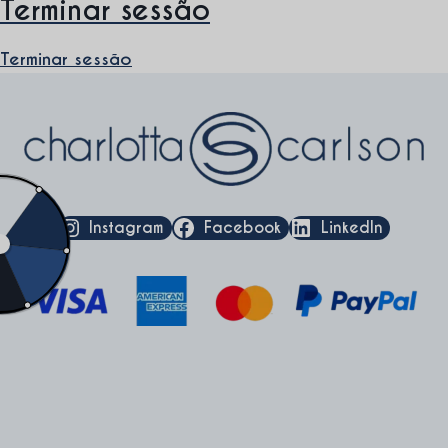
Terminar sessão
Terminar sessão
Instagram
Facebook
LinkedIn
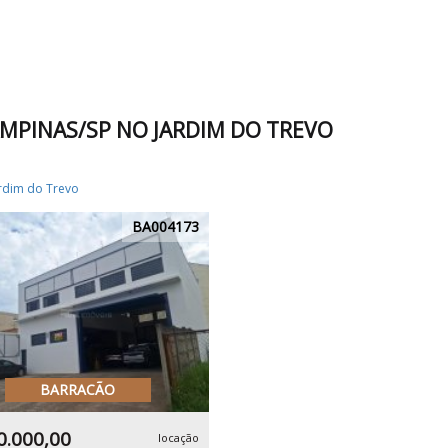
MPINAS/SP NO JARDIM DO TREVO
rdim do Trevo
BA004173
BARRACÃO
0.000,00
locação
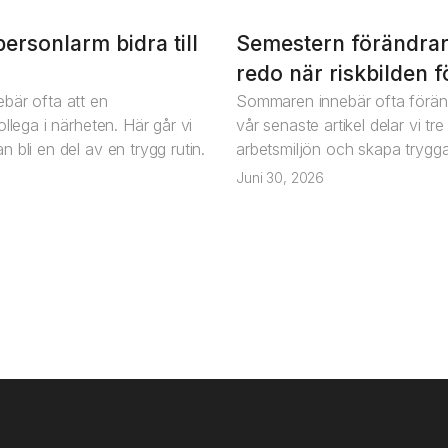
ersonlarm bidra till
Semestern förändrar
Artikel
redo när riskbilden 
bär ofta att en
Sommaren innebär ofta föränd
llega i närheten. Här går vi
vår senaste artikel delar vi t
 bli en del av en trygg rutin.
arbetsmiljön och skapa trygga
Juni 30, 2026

____

● **Work request**: Transcribe all the lines above exactly, apart from the pictures.

● **Result below**:
Terminar sessão
Terminar sessão
Instagram
Facebook
LinkedIn
MPINAS/SP NO JARDIM DO TREVO
rdim do Trevo
BA004173
BARRACÃO
0.000,00
locação
ersonlarm bidra till
Semestern förändrar
Artikel
redo när riskbilden 
bär ofta att en
Sommaren innebär ofta föränd
llega i närheten. Här går vi
vår senaste artikel delar vi t
 bli en del av en trygg rutin.
arbetsmiljön och skapa trygga
Juni 30, 2026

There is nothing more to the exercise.